Sergio Mariotti

Personal information
- Born: 10 August 1946 (age 79) Florence, Italy

Chess career
- Country: Italy
- Title: Grandmaster (1974)
- Peak rating: 2500 (January 1980)
- Peak ranking: No. 86 (January 1975)

= Sergio Mariotti =

Italian chess grandmaster (born 1946)

Sergio Mariotti (born 10 August 1946) is an Italian chess player. He is the first Italian to achieve the title of Grandmaster, which FIDE awarded him in 1974. As of August 2023, his FIDE Rating is 2240.

==Career==

Born in Florence, he became the Italian junior champion in 1965 at Turin and in 1969 at San Benedetto, the full Italian Champion. One of his greatest tournament successes followed in 1971 when he finished second at Venice (after Walter Browne and ahead of Vlastimil Hort, Lubomir Kavalek and Svetozar Gligorić).

Mariotti represented his country at the Chess Olympiad in 1972, 1974, 1986 and 1988. At the Olympiad of 1974, held in Nice, he scored a double success. A board one score of 73.7% (+12 =4 −3) earned him the individual bronze medal (behind Anatoly Karpov and Alberto Delgado, jointly with Eugenio Torre), while also securing his final grandmaster norm. As no Italian before him had achieved the title of International Grandmaster, he gained overnight celebrity status when the honour was bestowed on him the same year. Around this time, British Chess Magazine nicknamed him "The Italian Fury", due mainly to his formidable collection of tournament wins, but also for his enterprising, tactical style of play.

He was victorious in many international tournaments, including Naples 1968, La Spezia 1969, Naples 1969, Reggio Emilia 1970, San Benedetto 1970, Bari 1971, and Rovigo 1976. He won the Rilton Cup (Stockholm) in 1976/77 and triumphed at Lugano in 1979.

With regard to world championship qualification attempts, he won at the Caorle zonal of 1975 and play-off match vs. Joaqim Durao to qualify for the prestigious Manila Interzonal of 1976, where he finished joint 10th (with Boris Spassky, Wolfgang Uhlmann and Florin Gheorghiu). The result was insufficient to advance to the Candidates' Matches. At the Praia da Rocha zonal tournament of 1978, he finished fourth, one place away from Interzonal qualification.

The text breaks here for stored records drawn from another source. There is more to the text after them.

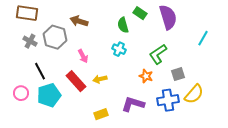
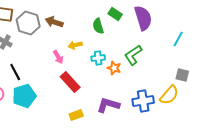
gray hexagon: (55, 37) -> (28, 23), moved
cyan cross: (119, 49) -> (98, 58), moved, turned -32
gray square: (178, 74) -> (182, 75), moved, turned 32
orange star: (146, 76) -> (114, 68), moved
yellow arrow: (100, 79) -> (75, 45), moved
red rectangle: (76, 81) -> (70, 82), moved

His choice of chess opening often revolved around the Sicilian Defence or Ruy Lopez, where he was comfortable with either colour. Occasionally, his fans were treated to old-fashioned, romantic openings such as the Evans Gambit and Albin Counter Gambit, and these brought him surprising success.

Mariotti became an advisor for an Italian publisher and worked for the Italian Chess Federation (FSI), where he was President between 1994 and 1996. As a precursor to the Turin Olympiad of 2006, he played a website game against the 'Rest of the World' and won in 48 moves. He again played a match against the 'Rest of the World' between October 2018 and March 2019; this second match ended in a draw in 20 moves.